If you are having difficulty in attempting this assessment, you should discuss this in the first instance with the lecturer.

The assignment is worth 50 % of the overall assessment for this course

This assignment must be completed: As an individual piece of work.

Date work set (provisional): 27/01/2024

Date and time due in (provisional): 3pm on Monday, 11 March 2024

Standard lateness penalty will apply

Target date for return of marked work and full feedback (provisional): 8 April 2024 (tentatively within 4 working weeks, according to DIS policy)

Description

Using the Cypher statements given in the next section, you will create on Neo4j Desktop a graph database describing a fictitious social network where users share information about the books they have read. In this network, users can follow other users and rate the books they have read. The database contains information about the users (username and age), the books (id, title, genre, author and publisher), the “follows” relationships among the users, the “read” relationships between the users and the books, and the ratings of the users for the books they have read.

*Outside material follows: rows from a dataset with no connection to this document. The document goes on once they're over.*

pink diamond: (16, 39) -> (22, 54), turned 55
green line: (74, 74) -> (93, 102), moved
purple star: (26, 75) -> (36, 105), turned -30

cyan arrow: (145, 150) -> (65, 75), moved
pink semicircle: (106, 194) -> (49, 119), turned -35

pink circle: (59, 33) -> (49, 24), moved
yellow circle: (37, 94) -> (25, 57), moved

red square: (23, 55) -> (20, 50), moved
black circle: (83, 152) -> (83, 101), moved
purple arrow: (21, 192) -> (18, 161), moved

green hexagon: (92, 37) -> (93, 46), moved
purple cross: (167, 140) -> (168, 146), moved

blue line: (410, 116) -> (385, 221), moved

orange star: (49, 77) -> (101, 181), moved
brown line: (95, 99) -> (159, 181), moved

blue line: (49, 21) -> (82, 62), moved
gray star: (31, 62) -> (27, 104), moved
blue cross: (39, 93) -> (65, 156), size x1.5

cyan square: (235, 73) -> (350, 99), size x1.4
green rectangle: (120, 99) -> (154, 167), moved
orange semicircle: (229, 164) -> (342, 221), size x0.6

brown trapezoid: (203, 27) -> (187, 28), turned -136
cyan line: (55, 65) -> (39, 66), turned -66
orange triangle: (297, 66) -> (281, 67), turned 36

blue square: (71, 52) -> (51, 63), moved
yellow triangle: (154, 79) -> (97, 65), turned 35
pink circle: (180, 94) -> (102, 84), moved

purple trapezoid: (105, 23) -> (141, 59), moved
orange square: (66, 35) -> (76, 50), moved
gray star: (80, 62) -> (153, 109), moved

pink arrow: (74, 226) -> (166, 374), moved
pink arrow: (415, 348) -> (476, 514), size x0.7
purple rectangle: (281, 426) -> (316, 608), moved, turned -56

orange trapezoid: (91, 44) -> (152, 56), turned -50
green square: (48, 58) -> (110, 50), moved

For the first exercise, you will create appropriate Cypher statements to retrieve information from the database (as described in the exercise). For the second exercise, you will think of some simple recommendation algorithms with which you would recommend users to follow or books to read to a user of the network and implement these algorithms using Cypher statements.

Your report must contain:

-    The Cypher statements that you created for exercise 1.

-    The Cypher statements that you created for exercise 2 along with some brief description of the recommendation algorithms they implement.

Setup

Before you attempt the exercises, follow the steps below to create the graph database on Neo4j  Desktop. Examine the csv files and the database that you created to verify that the database has been correctly implemented and to familiarise with the structure of the database.

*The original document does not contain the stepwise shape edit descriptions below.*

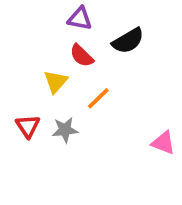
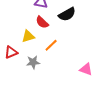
yellow triangle: (56, 82) -> (28, 36), turned 32
red triangle: (28, 126) -> (11, 52), moved, turned 40

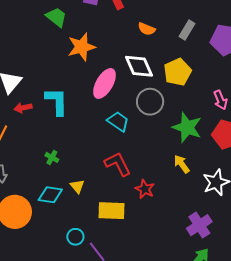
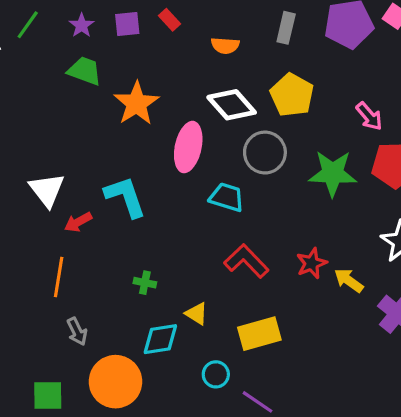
yellow arrow: (182, 164) -> (349, 280), moved
red star: (145, 189) -> (312, 263), moved, turned -30
cyan circle: (75, 237) -> (216, 374), moved

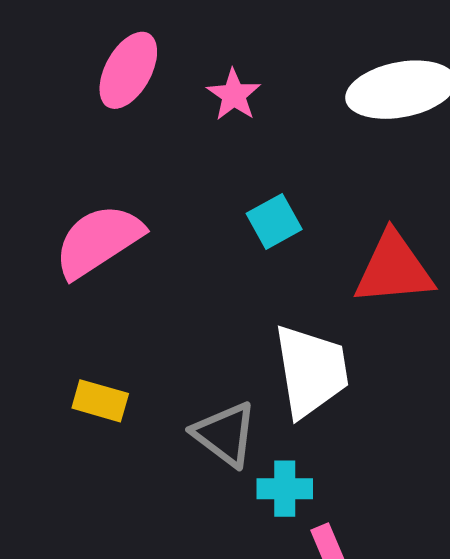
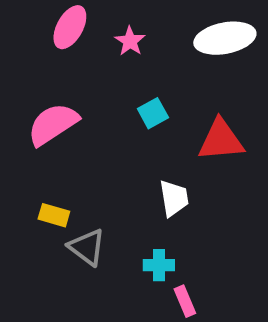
white trapezoid: (311, 371) -> (174, 198), size x0.7
gray triangle: (225, 434) -> (87, 247), moved

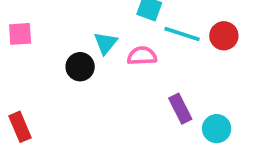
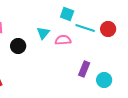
black circle: (80, 67) -> (18, 46), moved
purple rectangle: (180, 109) -> (84, 69), turned 49

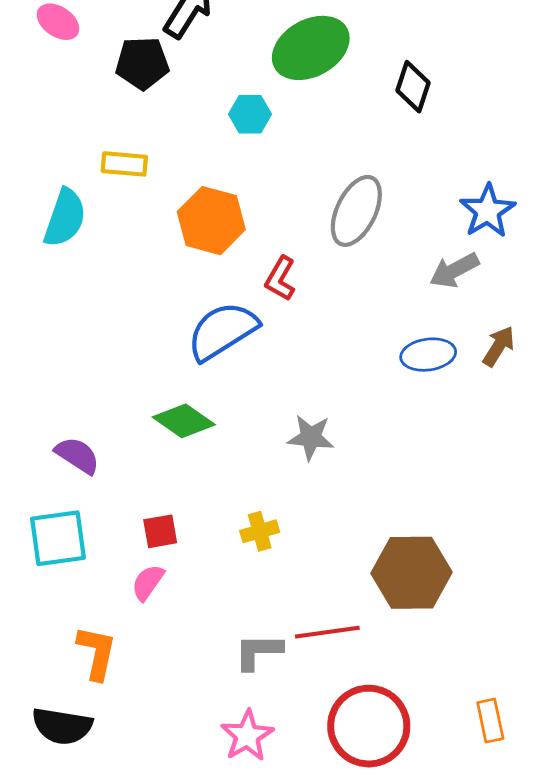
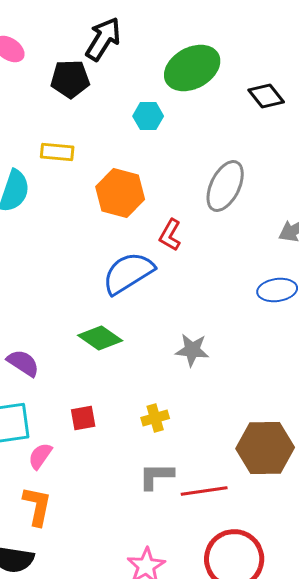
black diamond: (413, 87) -> (266, 96), turned -57
pink semicircle: (148, 582) -> (40, 456), moved
gray L-shape: (258, 651) -> (156, 476), moved

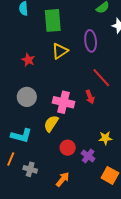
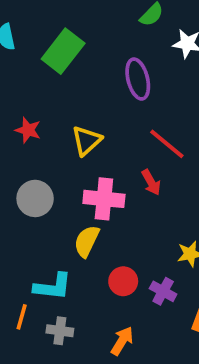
green rectangle: (53, 20) -> (63, 51), turned 50
yellow triangle: (60, 51) -> (87, 141), moved
cyan L-shape: (21, 136) -> (53, 287), moved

1.   Using Neo4j Desktop, create a new graph database and name it Book Graph.

2.   Download from Moodle and copy the files books.csv, users.csv, followers.csv and ratings.csv to the import folder of your database.

3.   Run the following Cypher statements (one at a time) to populate the database with data about books, the users of a social network, the relationships among the users and the relationships  between the users and the books.

a .  LOAD  CSV  WITH  HEADERS  from   'file:///books.csv'  AS  book

CREATE  (:Book  {bookID:book.BookId ,  title:book.Title,  genre:book.Genre, author:book.Author,  publisher:book.Publisher})

This should create 101 nodes with label Book, each with a bookID, a title, a genre, an author and a publisher property.


b .  LOAD  CSV  WITH  HEADERS  from   'file:///users.csv'  AS  user  CREATE  (:User {username:user.Username,  age:toFloat(user.Age)})

This should create 26 nodes with label User, each with a username and an age property.

c .  LOAD  CSV  WITH  HEADERS  from   'file:///followers.csv'  AS  fol

MATCH  (u1:User  {username:fol.User1}),  (u2:User  {username:fol.User2}) CREATE  (u1)- [:FOLLOWS]->(u2)

This should create 100 :FOLLOWS relationships among users.

d .  LOAD  CSV  WITH  HEADERS  from   'file:///ratings.csv'  AS  rat

MATCH  (u:User  {username:rat.User}),  (b:Book  {bookID :rat.Book})  CREATE  (u)- [:READ  {rating:toInteger(rat.Rating)}]->(b)

This should create 199 :READ relationships between users and books each with a rating property.

Exercise 1

Create Cypher queries to:

1.   List the titles of the books that have been read by Charles and by a user whose age is more than 20, and have received a rating by both that is greater than 2.

2.   List the titles and authors of the books that have been published by MIT Press, Penguin,  Springer or Wiley and their genre is fiction, history, mathematics or economics. Show the results in alphabetic order of the titles.

3.   For each pair of users such that one follows the other, list the titles and the publishers of the books that they have both read.

4.   List the names of users who follow Fiona and have read more than 10 books. For each such user, show also the number of books they have read.

5.   List all publishers such that the average rating of the books they have published is higher than the average rating of the books published by Pearson.

6.   List the nodes in the shortest path from Adam to Lilly.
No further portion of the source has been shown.